Anybody done this before? Any thoughts, advice? It would be GREATLY appreciated.

Posted in Uncategorized on 02/02/2007 05:09 pm


  1. Catherine Avril Morris

    I’ve done 4 or 5 pitch sessions, and in each one, I found that all I really needed was to know my story well enough to be able to answer questions about it. Remember, agents are generally social people by nature; that’s a big, huge part of their job. So they’ll be looking at you with interest, asking you questions, stopping you when what you’re saying doesn’t make sense or sound plausible to them. Also, I’ve found that as long as you’ve done your homework and you’re pitching something to them that they might possibly represent, they almost always ask for at least a partial, as a courtesy. All of this is basically to say, don’t stress out about it! It’s going to go great. Just remember, they’re just a person like you. :) Best of luck to you.

  2. Amanda Brice

    Are you a member of Romance Divas? Because Diana Peterfreund did a brilliant workshop on writing pitches.
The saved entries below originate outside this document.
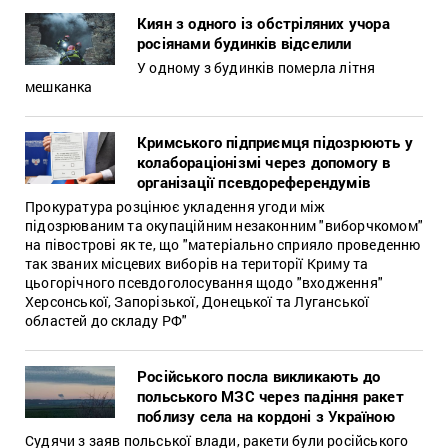
Киян з одного із обстріляних учора
росіянами будинків відселили
У одному з будинків померла літня
мешканка
Кримського підприємця підозрюють у
колабораціонізмі через допомогу в
організації псевдореферендумів
Прокуратура розцінює укладення угоди між
підозрюваним та окупаційним незаконним "виборчкомом"
на півострові як те, що "матеріально сприяло проведенню
так званих місцевих виборів на території Криму та
цьогорічного псевдоголосування щодо "входження"
Херсонської, Запорізької, Донецької та Луганської
областей до складу РФ"
Російського посла викликають до
польського МЗС через падіння ракет
поблизу села на кордоні з Україною
Судячи з заяв польської влади, ракети були російського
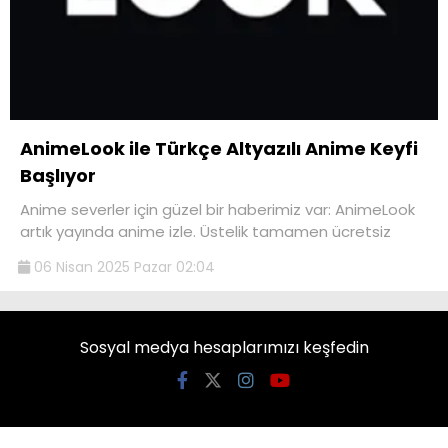
AnimeLook ile Türkçe Altyazılı Anime Keyfi
Başlıyor
Anime severler için güzel bir haberimiz var: AnimeLook
artık yayında anime izle. Üstelik tamamen ücretsiz
06 Nisan 2025 Pazar 02:04
Sosyal medya hesaplarımızı keşfedin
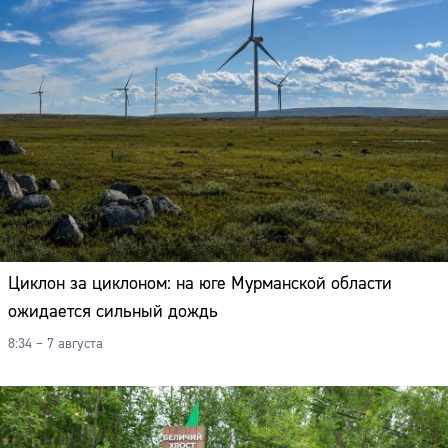
Циклон за циклоном: на юге Мурманской области
ожидается сильный дождь
8:34 – 7 августа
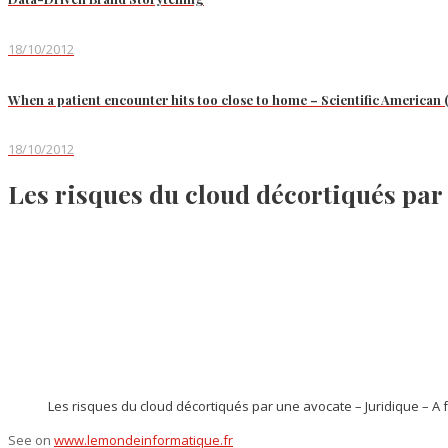
18/10/2012
When a patient encounter hits too close to home – Scientific American 
18/10/2012
Les risques du cloud décortiqués par
Les risques du cloud décortiqués par une avocate – Juridique – A 
See on
www.lemondeinformatique.fr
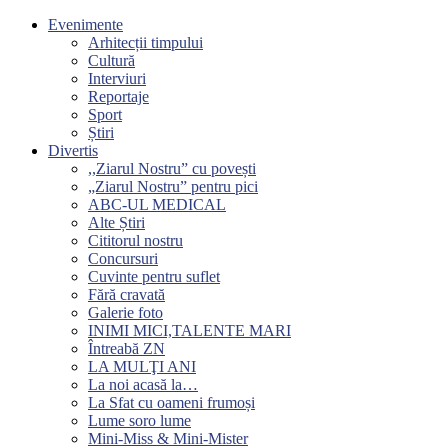
Evenimente
Arhitecții timpului
Cultură
Interviuri
Reportaje
Sport
Știri
Divertis
,,Ziarul Nostru” cu povești
„Ziarul Nostru” pentru pici
ABC-UL MEDICAL
Alte Știri
Cititorul nostru
Concursuri
Cuvinte pentru suflet
Fără cravată
Galerie foto
INIMI MICI,TALENTE MARI
Întreabă ZN
LA MULŢI ANI
La noi acasă la…
La Sfat cu oameni frumoși
Lume soro lume
Mini-Miss & Mini-Mister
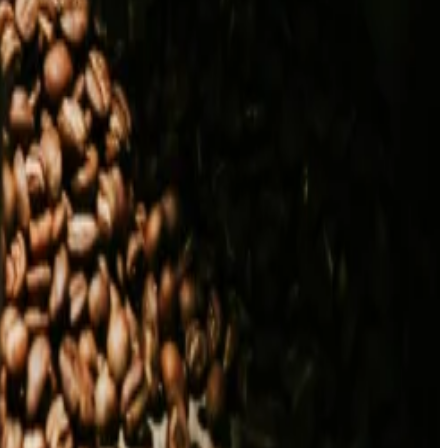
السياسات وغيرها
الأسئلة الشائعة
سياسة جلسات التصوير
شروط وأحكام التجارة الإلكترونية
قواعد اللباس
معلومات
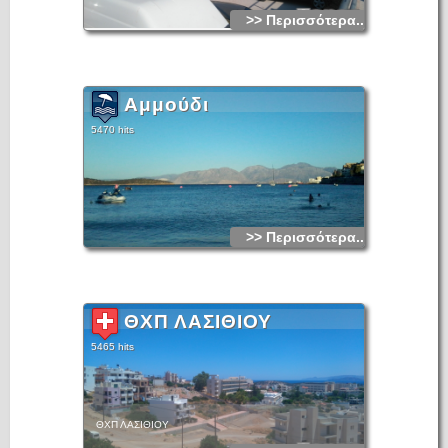
>> Περισσότερα...
Αμμούδι
5470 hits
>> Περισσότερα...
ΘΧΠ ΛΑΣΙΘΙΟΥ
5465 hits
ΘΧΠ ΛΑΣΙΘΙΟΥ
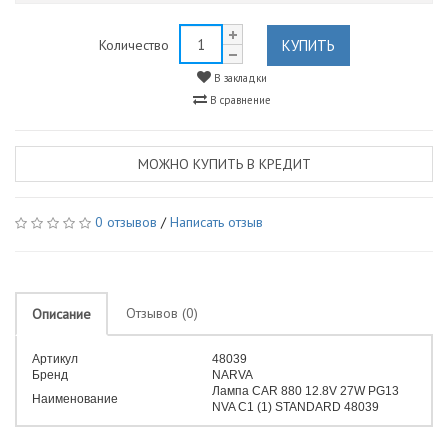
КУПИТЬ
Количество
В закладки
В сравнение
МОЖНО КУПИТЬ В КРЕДИТ
0 отзывов
/
Написать отзыв
Отзывов (0)
Описание
Артикул
48039
Бренд
NARVA
Лампа CAR 880 12.8V 27W PG13
Наименование
NVA C1 (1) STANDARD 48039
If you’re not yet a Diva, go register on the site. The workshop is probably still in the archives on the forum, or maybe under “Author of the Month.”
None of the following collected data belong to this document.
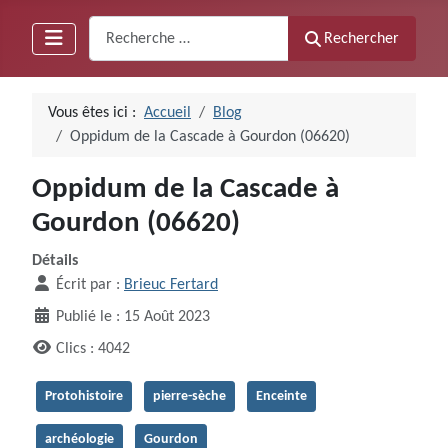
Recherche
Rechercher
Vous êtes ici :
Accueil
Blog
Oppidum de la Cascade à Gourdon (06620)
Oppidum de la Cascade à
Gourdon (06620)
Détails
Écrit par :
Brieuc Fertard
Publié le : 15 Août 2023
Clics : 4042
Protohistoire
pierre-sèche
Enceinte
archéologie
Gourdon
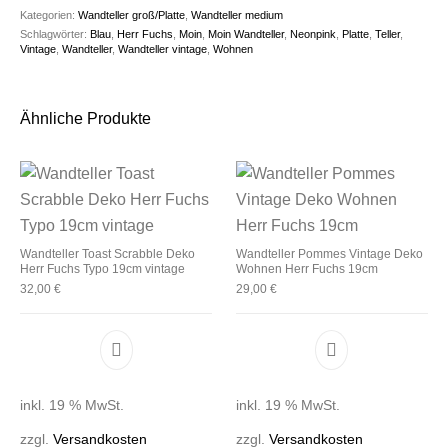
Kategorien:
Wandteller groß/Platte
,
Wandteller medium
Schlagwörter:
Blau
,
Herr Fuchs
,
Moin
,
Moin Wandteller
,
Neonpink
,
Platte
,
Teller
,
Vintage
,
Wandteller
,
Wandteller vintage
,
Wohnen
Ähnliche Produkte
Wandteller Toast Scrabble Deko
Wandteller Pommes Vintage Deko
Herr Fuchs Typo 19cm vintage
Wohnen Herr Fuchs 19cm
32,00
€
29,00
€
inkl. 19 % MwSt.
inkl. 19 % MwSt.
zzgl.
Versandkosten
zzgl.
Versandkosten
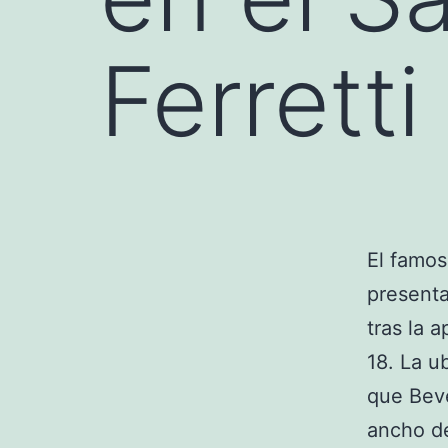
Ferretti
El famo
presenta
tras la 
18. La u
que Beve
ancho de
    Really though, I think the book cover blurb is best. It gets it all across concisely and quickly and then gives them the opportunity to ask you questions. I think it’s best to talk off the cuff. If you memorize something, generally it sounds like you memorized it, and that’s boring.

    Good luck! You’ll do great!

  3. No advice to give, but good luck with the pitching session :)

  4. Kari Lee Townsend

    I totally agree with Amanda. I’ve done both types of pitches and the easiest one by far is the book cover type. Just give them the TV guide gist and let them ask questions. It’s much easier to answer questions than it is to try to memorize a pitch. Good luck.

  5. Pretend your friend has just asked you what it’s about, and you’re giving her the Reader’s Digest version. They’ll ask a lot of questions … you really only need to talk for a minute or two. Good luck!

  6. Good luck sweetie I know you will do great!

  7. Alyssa Goodnight

    Thank you all SO much for your advice and good wishes! I’m going to try to stay relaxed and conversational instead of reading or memorizing. We’ll see…

  8. Alyssa, I’d go with the book cover blurb. I’ve gone in with cards and I’ve gone without – both work. You know what’s best for you!

    Lots of luck!!!!

  9. alisonwonderland

    wow! this is completely out of my area of expertise!

    but i think you’ll do great! it looks like you’ve gotten some good advice here – and you’ve definitely got some good support! good luck with it!